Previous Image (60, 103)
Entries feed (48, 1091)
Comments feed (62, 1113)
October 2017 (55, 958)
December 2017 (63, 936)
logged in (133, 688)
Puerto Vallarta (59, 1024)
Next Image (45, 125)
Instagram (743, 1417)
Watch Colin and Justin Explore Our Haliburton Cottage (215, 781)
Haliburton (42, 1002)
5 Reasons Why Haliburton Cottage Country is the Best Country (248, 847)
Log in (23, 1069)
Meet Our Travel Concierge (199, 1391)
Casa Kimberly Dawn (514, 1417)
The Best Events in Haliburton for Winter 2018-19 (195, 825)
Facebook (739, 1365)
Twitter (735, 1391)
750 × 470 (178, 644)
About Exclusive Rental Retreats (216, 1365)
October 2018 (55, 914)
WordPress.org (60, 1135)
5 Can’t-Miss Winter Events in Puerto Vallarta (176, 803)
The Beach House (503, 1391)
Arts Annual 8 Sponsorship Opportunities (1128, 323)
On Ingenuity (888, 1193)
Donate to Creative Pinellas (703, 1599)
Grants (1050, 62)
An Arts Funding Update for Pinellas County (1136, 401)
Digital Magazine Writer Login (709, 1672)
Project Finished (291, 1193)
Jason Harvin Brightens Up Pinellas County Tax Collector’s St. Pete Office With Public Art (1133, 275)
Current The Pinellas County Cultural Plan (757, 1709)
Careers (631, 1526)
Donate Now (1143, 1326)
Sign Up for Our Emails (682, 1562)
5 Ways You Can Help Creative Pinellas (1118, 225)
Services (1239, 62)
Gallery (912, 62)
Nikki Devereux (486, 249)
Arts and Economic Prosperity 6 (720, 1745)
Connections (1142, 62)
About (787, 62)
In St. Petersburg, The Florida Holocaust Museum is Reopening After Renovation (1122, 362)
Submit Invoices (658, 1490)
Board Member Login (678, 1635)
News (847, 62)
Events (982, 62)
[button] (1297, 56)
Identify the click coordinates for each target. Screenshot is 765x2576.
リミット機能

Your task »
Repeat the data word for word.

Expected output »
Previous Image (60, 103)
Entries feed (48, 1091)
Comments feed (62, 1113)
October 2017 (55, 958)
December 2017 (63, 936)
logged in (133, 688)
Puerto Vallarta (59, 1024)
Next Image (45, 125)
Instagram (743, 1417)
Watch Colin and Justin Explore Our Haliburton Cottage (215, 781)
Haliburton (42, 1002)
5 Reasons Why Haliburton Cottage Country is the Best Country (248, 847)
Log in (23, 1069)
Meet Our Travel Concierge (199, 1391)
Casa Kimberly Dawn (514, 1417)
The Best Events in Haliburton for Winter 2018-19 (195, 825)
Facebook (739, 1365)
Twitter (735, 1391)
750 × 470 (178, 644)
About Exclusive Rental Retreats (216, 1365)
October 2018 (55, 914)
WordPress.org (60, 1135)
5 Can’t-Miss Winter Events in Puerto Vallarta (176, 803)
The Beach House (503, 1391)
Arts Annual 8 Sponsorship Opportunities (1128, 323)
On Ingenuity (888, 1193)
Donate to Creative Pinellas (703, 1599)
Grants (1050, 62)
An Arts Funding Update for Pinellas County (1136, 401)
Digital Magazine Writer Login (709, 1672)
Project Finished (291, 1193)
Jason Harvin Brightens Up Pinellas County Tax Collector’s St. Pete Office With Public Art (1133, 275)
Current The Pinellas County Cultural Plan (757, 1709)
Careers (631, 1526)
Donate Now (1143, 1326)
Sign Up for Our Emails (682, 1562)
5 Ways You Can Help Creative Pinellas (1118, 225)
Services (1239, 62)
Gallery (912, 62)
Nikki Devereux (486, 249)
Arts and Economic Prosperity 6 (720, 1745)
Connections (1142, 62)
About (787, 62)
In St. Petersburg, The Florida Holocaust Museum is Reopening After Renovation (1122, 362)
Submit Invoices (658, 1490)
Board Member Login (678, 1635)
News (847, 62)
Events (982, 62)
[button] (1297, 56)
Identify the click coordinates for each target. Screenshot is 765x2576.
リミット機能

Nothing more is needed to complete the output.